Central to its current stance are two key risks: expansionary fiscal policies across the euro area, particularly in Germany and through EU-wide defense and infrastructure spending, and the global consequences of rising trade barriers. Both forces, the ECB contends, could reinforce upward pressure on inflation over the medium term, especially if retaliatory tariffs disrupt global supply chains and drive up costs. However, despite these potential headwinds, the speech argued that the euro area’s position as a global supplier of highly differentiated goods, combined with stable long-term inflation expectations, should help cushion the blow.
The ECB’s data-driven but forward-looking approach is designed to avoid overreacting to temporary dips in inflation or to the volatility stemming from trade conflicts and currency movements. Instead, keeping rates in neutral territory allows time to assess whether fiscal expansion or supply shocks will generate sustained inflationary pressure.

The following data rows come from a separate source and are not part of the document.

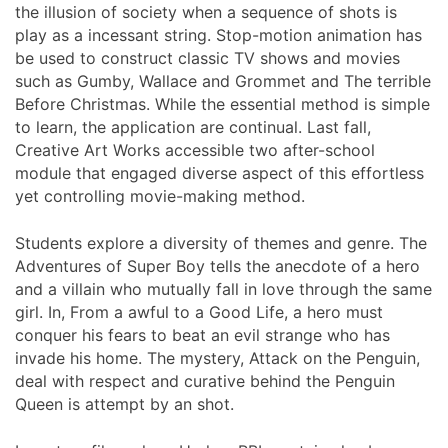
the illusion of society when a sequence of shots is
play as a incessant string. Stop-motion animation has
be used to construct classic TV shows and movies
such as Gumby, Wallace and Grommet and The terrible
Before Christmas. While the essential method is simple
to learn, the application are continual. Last fall,
Creative Art Works accessible two after-school
module that engaged diverse aspect of this effortless
yet controlling movie-making method.
Students explore a diversity of themes and genre. The
Adventures of Super Boy tells the anecdote of a hero
and a villain who mutually fall in love through the same
girl. In, From a awful to a Good Life, a hero must
conquer his fears to beat an evil strange who has
invade his home. The mystery, Attack on the Penguin,
deal with respect and curative behind the Penguin
Queen is attempt by an shot.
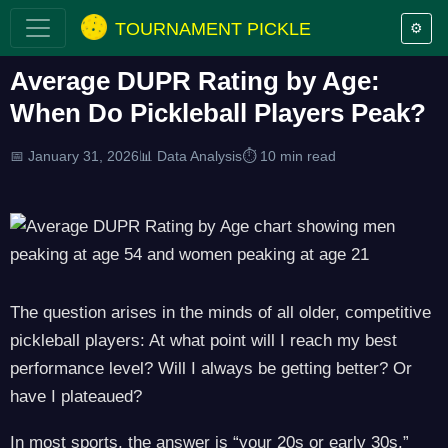
TOURNAMENT PICKLE
⚙️
Average DUPR Rating by Age:
When Do Pickleball Players Peak?
📅 January 31, 2026
📊 Data Analysis
⏱️ 10 min read
The question arises in the minds of all older, competitive
pickleball players: At what point will I reach my best
performance level? Will I always be getting better? Or
have I plateaued?
In most sports, the answer is “your 20s or early 30s.”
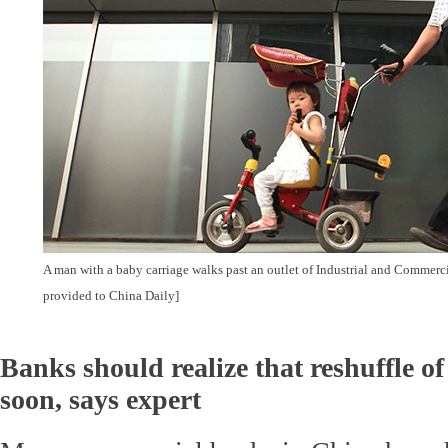
A man with a baby carriage walks past an outlet of Industrial and Commerc
provided to China Daily]
Banks should realize that reshuffle of
soon, says expert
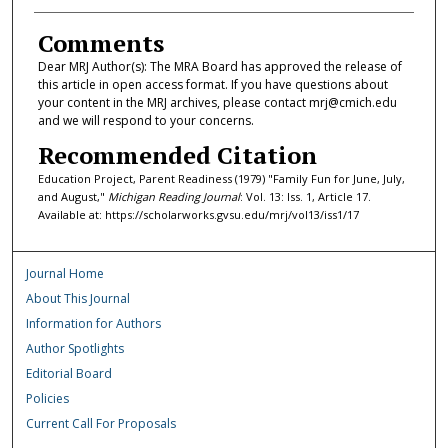
Comments
Dear MRJ Author(s): The MRA Board has approved the release of
this article in open access format. If you have questions about
your content in the MRJ archives, please contact mrj@cmich.edu
and we will respond to your concerns.
Recommended Citation
Education Project, Parent Readiness (1979) "Family Fun for June, July,
and August,"
Michigan Reading Journal
: Vol. 13: Iss. 1, Article 17.
Available at: https://scholarworks.gvsu.edu/mrj/vol13/iss1/17
Journal Home
About This Journal
Information for Authors
Author Spotlights
Editorial Board
Policies
Current Call For Proposals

Likewise, while a recent rise in short-term inflation expectations among households has been noted, the ECB sees no immediate risk of these expectations becoming unanchored—a key trigger for more forceful action in the past.
The significance of this strategy lies in its balance: by maintaining rates rather than stimulating or constraining the economy, the ECB aims to safeguard price stability without jeopardizing growth or labor markets in a period marked by high uncertainty and structural change.